▶ [TASK INSTRUCTIONS]:
Write out the full listing exactly as given, minus the images.
====== INPUT DATA
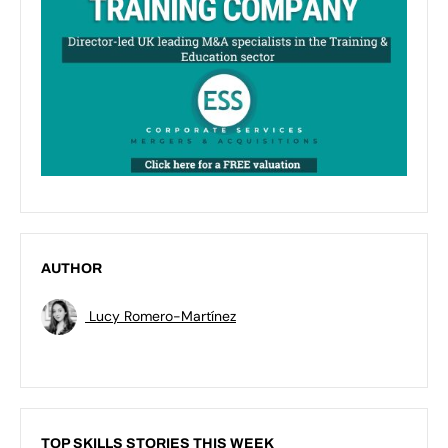
AUTHOR
Lucy Romero-Martínez
TOP SKILLS STORIES THIS WEEK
============
▶ [YOUR RESPONSE]:
AUTHOR
Lucy Romero-Martínez
TOP SKILLS STORIES THIS WEEK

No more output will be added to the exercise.